The FHFA HMI was largely in agreement with the Case-Shiller numbers. The Quarterly HMI report showed U.S. house prices up 5.7 percent between the second quarter of 2023 and the second quarter of 2024. Prices rose 0.9 percent from the first quarter of this year to the second. FHFA’s seasonally adjusted monthly index for June ticked down 0.1 percent from May.
“U.S. house prices saw the third consecutive slowdown in quarterly growth,” said Dr. Anju Vajja, Deputy Director for FHFA’s Division of Research and Statistics. “The slower pace of appreciation as of June end was likely due to higher inventory of homes for sale and elevated mortgage rates.”
Other notable quarterly findings:
Nationally, the U.S. housing market has experienced positive annual appreciation each quarter since the start of 2012. House prices rose in 50 states and the District of Columbia between the second quarter of 2023 and the second quarter of 2024.
The five states with the highest annual appreciation were Vermont, 13.4 percent; West Virginia, 12.3 percent; Rhode Island, 10.1 percent; Delaware, 10.0 percent; and New Jersey, 9.9 percent. House prices rose in 96 of the top 100 largest metropolitan areas over the last four quarters.

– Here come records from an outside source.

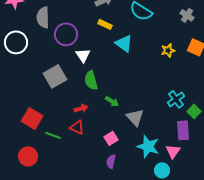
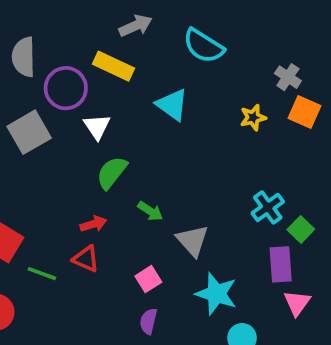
gray cross: (187, 15) -> (288, 77), moved
yellow rectangle: (105, 24) -> (114, 66), moved, size x1.5
gray square: (55, 76) -> (29, 132), moved
green semicircle: (91, 80) -> (112, 173), turned 54
pink triangle: (173, 151) -> (297, 303), moved

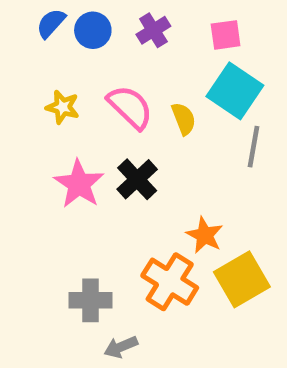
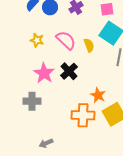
orange cross: (170, 282) -> (83, 115), turned -30
gray cross: (91, 300) -> (32, 101), moved
gray arrow: (121, 347) -> (46, 143), moved

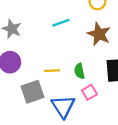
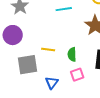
blue triangle: (63, 106) -> (52, 83), size x0.6

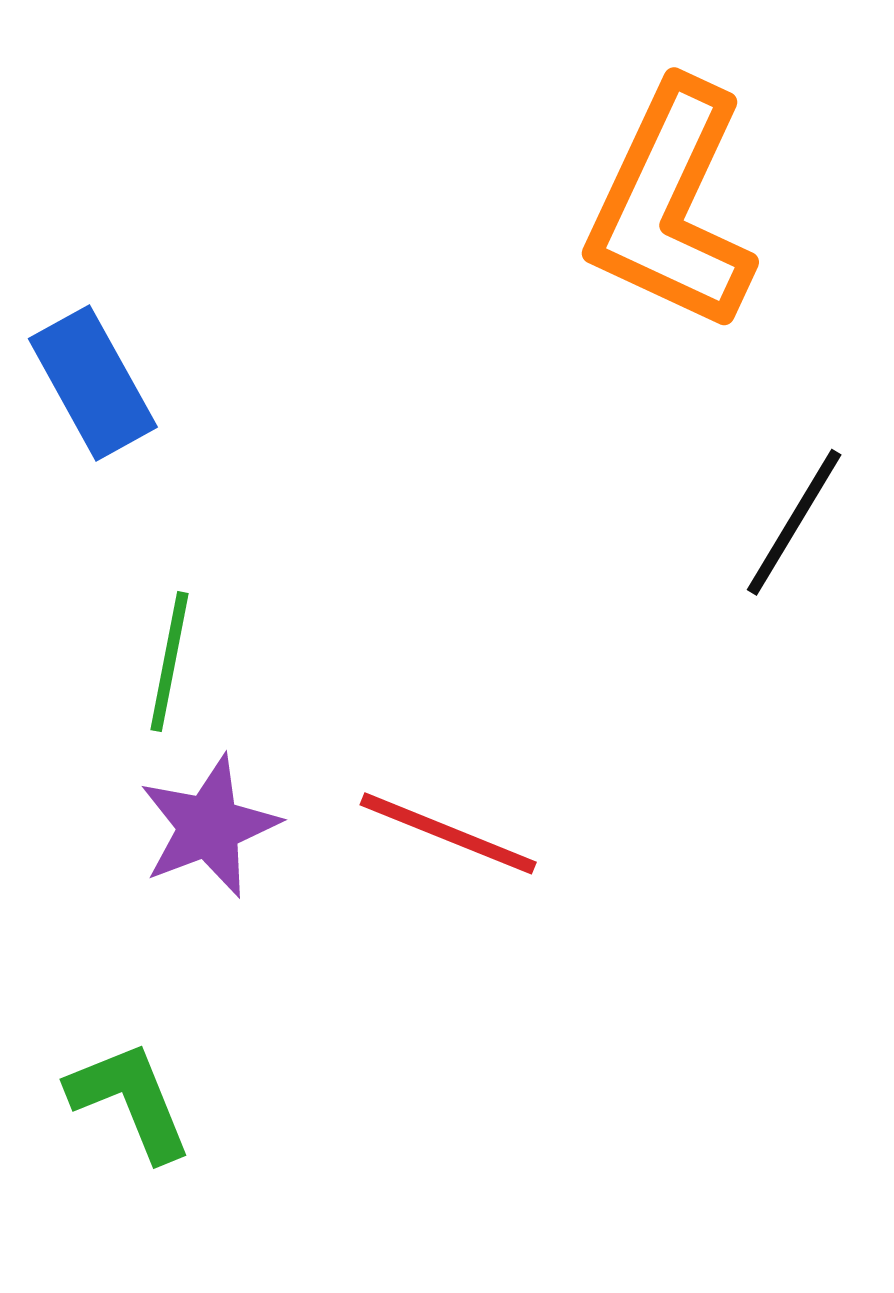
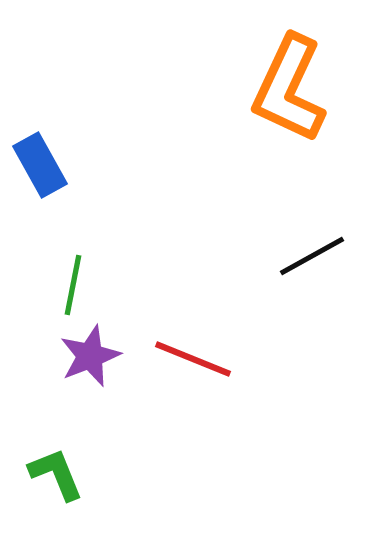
black line: (794, 522) -> (312, 256), moved, turned 30

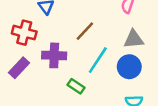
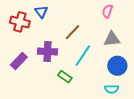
red cross: (24, 33) -> (20, 22), moved
blue circle: (129, 67) -> (117, 66), moved

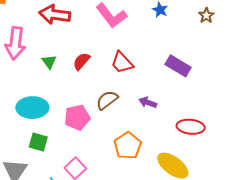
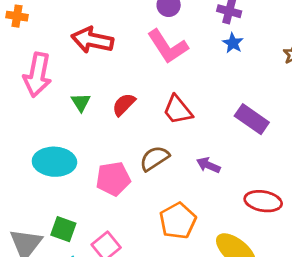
green square: (38, 142) -> (63, 229), moved

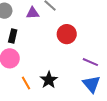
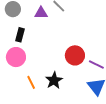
red circle: (67, 34) -> (75, 55), moved

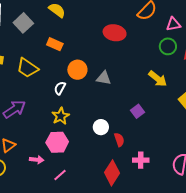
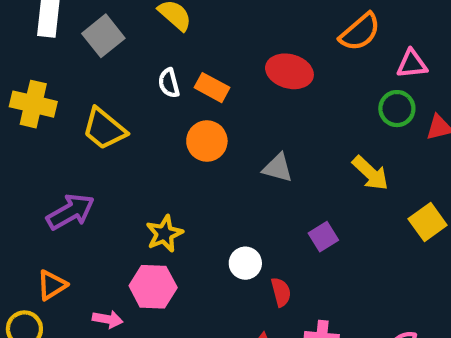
orange rectangle: (55, 44) -> (212, 88), moved
gray triangle: (104, 78) -> (278, 168), moved
white semicircle: (60, 88) -> (169, 83), moved, turned -48

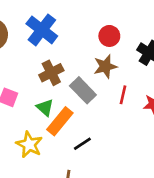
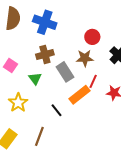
blue cross: (42, 30) -> (45, 22), turned -30
orange rectangle: (60, 121) -> (79, 95), moved
black line: (82, 144) -> (57, 110), turned 72

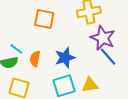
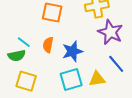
blue line: (108, 57) -> (116, 64), moved
orange semicircle: (35, 59) -> (48, 45), moved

All nine census divisions had positive house price changes year-over-year. The Middle Atlantic division recorded the strongest appreciation, posting an 8.5 percent increase from the second quarter of 2023 to the second quarter of 2024. The West South Central division recorded the smallest four-quarter appreciation, at 2.8 percent.
Case-Shiller indices track the matched rice pairs for thousands of individual houses. Each index was benchmarked in January 2000 at 100. The current value of the National Index is 325.23 and the 10- and 20-City Composites stand at 352.91 and 335.45. respectively.
FHFA’s HPI is based on home sales financed by either Fannie Mae or Freddie Mac. It was benchmarked at 100 in January 1991 and its current value is 424.5.